This website has been archived and is no longer updated.

The content featured is no longer current and is being made available to the general public for research and historical information purposes only.


Powerhouse Museum - Home


Back


 
The project
The Power project

The Power project was a joint project run by the Centre for Language Technology (CLT) at Macquarie University and CSIRO’s Intelligent Interactive Technology Group.

The goal of the project was to:

design software that would let people call up information from databases to fit their needs, taking account of — how much they already know about the topic and had learned so far — and even the language they speak. The information the system provided would not have been previously composed by an author but generated automatically by the system.

The system takes information stored in a database, and uses natural language generation techniques, to automatically generate online hypertext documents for the user to read. This is dynamic document delivery (DDD).

The Dynamic Document Delivery model
The Dynamic Document Delivery model

As part of this project, the research team worked with the Powerhouse Museum, Sydney to develop the Power system. The intent was to use information from the Museum’s database to create a new system to dynamically generate web pages describing and comparing objects in the Museum’s collection.

click to view larger image
The Power project - click on image to view a larger image.

Natural language
Once the system has selected the information it will present, and organised that information into the structure of a coherent text, it then needs to be able to turn that information into natural language. This means it needs to turn the structured information into a web page that you can just read like any other page on the Internet. Hence, the system needs to be able to generate ordinary language. To do this it needs a lexicon (or dictionary) of all the words and parts of words it needs, along with a grammar that it can use to put these building blocks together to make sentences. The system needs to be able to do something similar to what we do each time we construct a sentence when we are speaking.

But it’s not enough to just generate web pages in natural language. Normally if you move from one page to another, information is presented each time as if you are reading it for the first time. But one of the goals of the Power project was to make the system remember what you have already looked at and present the information in a way that follows on from that. For example you might look at a description of a pair of shoes which partly says “these shoes are made of patent leather and have laces”. Then if you go on to a comparison of the shoes and a pair of boots, it needs to remember that you’ve just read about the shoes. Instead of then saying “this pair of shoes and this pair of boots are both made of patent leather and both have laces” it might say “like the shoes, the boots are made of patent leather and have laces”. This way the pages make more sense and are easier to read as you move from one page to the next. This is called discourse coherence. Taking this idea of context-sensitive generation even further, the Power system was designed so you can enter user information about yourself and it will remember who you are and tailor the descriptions it gives you to what you already know.

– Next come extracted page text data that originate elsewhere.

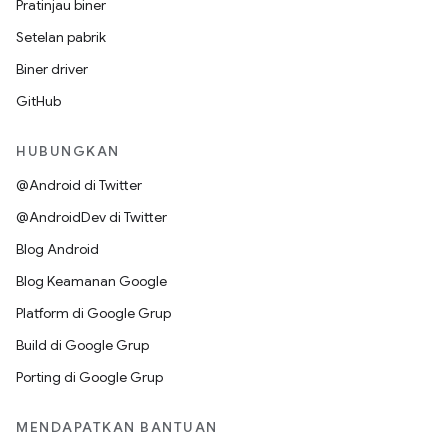
Pratinjau biner
Setelan pabrik
Biner driver
GitHub
HUBUNGKAN
@Android di Twitter
@AndroidDev di Twitter
Blog Android
Blog Keamanan Google
Platform di Google Grup
Build di Google Grup
Porting di Google Grup
MENDAPATKAN BANTUAN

Natural language generation

Language generation applications
Language generation can be used for:

  • Multilinguality: multiple output languages from one source representation.
  • Customised information delivery: gives the user information tuned to what the system knows about them.
  • Dialogue: the system’s output takes account of the previous conversational context.
  • Self-generating documentation: removes need to keep data and documents in step.

Different languages
The actual language that the pages are generated in is also an issue. One of the main goals of the Power project was to design a system that would generate texts that would be tailored to suit each user‘s need. Part of this involved designing a system that could dynamically generate texts in different languages, so if you spoke French instead of English, for example, the system could generate a text in French so you could read it. The natural language generation part of the system had to work for other languages.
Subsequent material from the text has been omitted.